Batshit crazier still, Trump went on to do an interview with the aforementioned John Solomon. (The Hill, unlike the NYT and virtually all other outlets, has the dignity to label interviews where Trump tells reporters a bunch of bullshit “opinion.”) In it, Trump suggests he had the authority and should have fired Jim Comey they day he won the primaries (an interesting suggestion by itself as Mueller appears to be investigating Roger Stone’s activities from that time period), which would likely have resulted in a Hillary win.

“If I did one mistake with Comey, I should have fired him before I got here. I should have fired him the day I won the primaries,” Trump said. “I should have fired him right after the convention, say I don’t want that guy. Or at least fired him the first day on the job. … I would have been better off firing him or putting out a statement that I don’t want him there when I get there.”

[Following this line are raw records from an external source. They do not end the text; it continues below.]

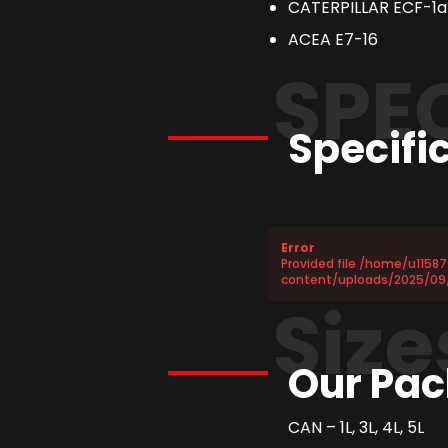
CATERPILLAR ECF-1a
ACEA E7-16
SPE
Specifi
Error
Provided file /home/u1158
content/uploads/2025/09
Size
Our Pac
CAN – 1L, 3L, 4L, 5L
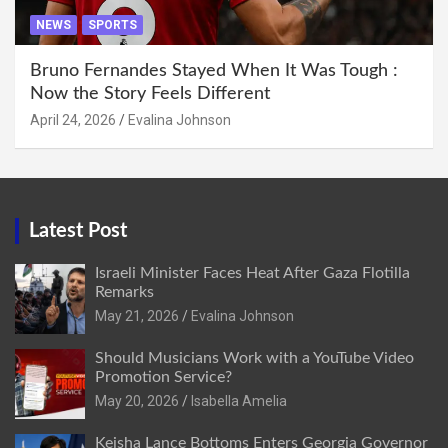
NEWS
SPORTS
Bruno Fernandes Stayed When It Was Tough :
Now the Story Feels Different
April 24, 2026
Evalina Johnson
Latest Post
Israeli Minister Faces Heat After Gaza Flotilla
Remarks
May 21, 2026
Evalina Johnson
Should Musicians Work with a YouTube Video
Promotion Service?
May 20, 2026
Isabella Amelia
Keisha Lance Bottoms Enters Georgia Governor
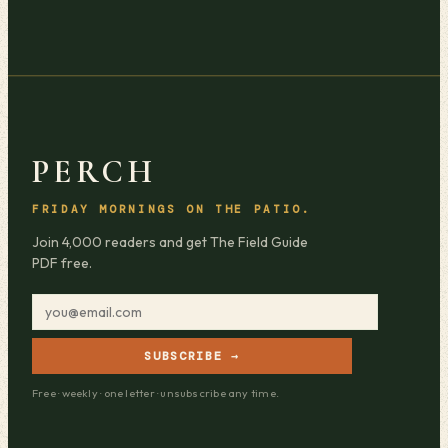
PERCH
FRIDAY MORNINGS ON THE PATIO.
Join 4,000 readers and get The Field Guide
PDF free.
SUBSCRIBE →
Free · weekly · one letter · unsubscribe any time.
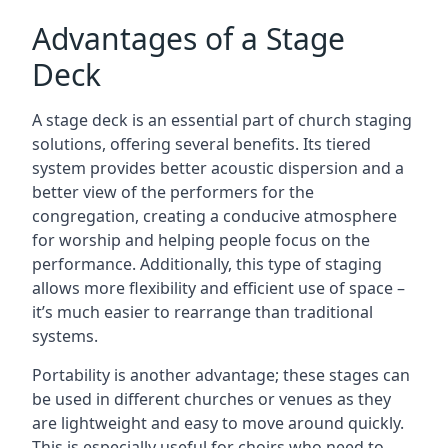
Advantages of a Stage
Deck
A stage deck is an essential part of church staging
solutions, offering several benefits. Its tiered
system provides better acoustic dispersion and a
better view of the performers for the
congregation, creating a conducive atmosphere
for worship and helping people focus on the
performance. Additionally, this type of staging
allows more flexibility and efficient use of space –
it’s much easier to rearrange than traditional
systems.
Portability is another advantage; these stages can
be used in different churches or venues as they
are lightweight and easy to move around quickly.
This is especially useful for choirs who need to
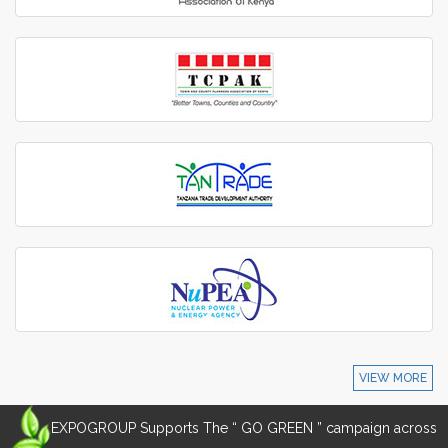
VIEW MORE
EXPOGROUP Supports The “ GO GREEN ” campaign across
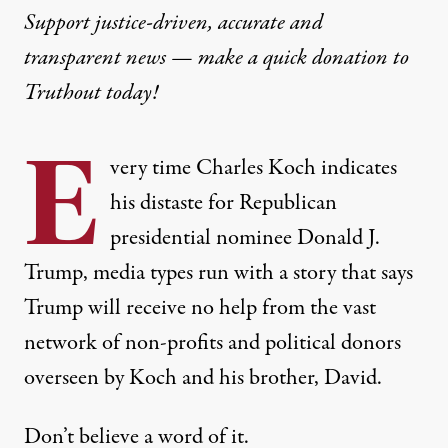
Support justice-driven, accurate and
transparent news — make a
quick donation
to
Truthout today!
E
very time Charles Koch indicates
his distaste for Republican
presidential nominee Donald J.
Trump, media types run with a story that says
Trump will receive no help from the vast
network of non-profits and political donors
overseen by Koch and his brother, David.
Don’t believe a word of it.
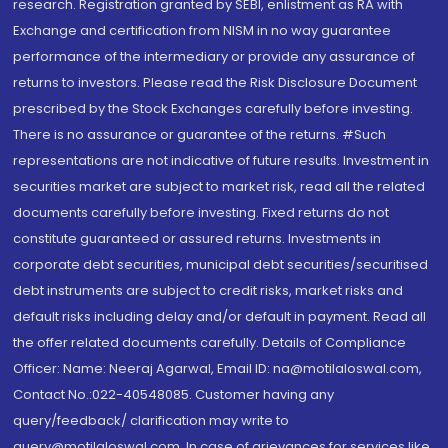
research. Registration granted by SEBI, enlistment as RA with
Exchange and certification from NISM in no way guarantee
performance of the intermediary or provide any assurance of
returns to investors. Please read the Risk Disclosure Document
prescribed by the Stock Exchanges carefully before investing.
There is no assurance or guarantee of the returns. #Such
representations are not indicative of future results. Investment in
securities market are subject to market risk, read all the related
documents carefully before investing. Fixed returns do not
constitute guaranteed or assured returns. Investments in
corporate debt securities, municipal debt securities/securitised
debt instruments are subject to credit risks, market risks and
default risks including delay and/or default in payment. Read all
the offer related documents carefully. Details of Compliance
Officer: Name: Neeraj Agarwal, Email ID: na@motilaloswal.com,
Contact No.:022-40548085. Customer having any
query/feedback/ clarification may write to
query@motilaloswal.com. In case of grievances for services like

Crazier still, Trump admits that he has no idea what is included in the vast swath of documents he has already ordered to be released.

Trump said he had not read the documents he ordered declassified but said he expected to show they would prove the FBI case started as a political “hoax.”

“I have had many people ask me to release them. Not that I didn’t like the idea but I wanted to wait, I wanted to see where it was all going,” he said.

In the end, he said, his goal was to let the public decide by seeing the documents that have been kept secret for more than two years. “All I want to do is be transparent,” he said.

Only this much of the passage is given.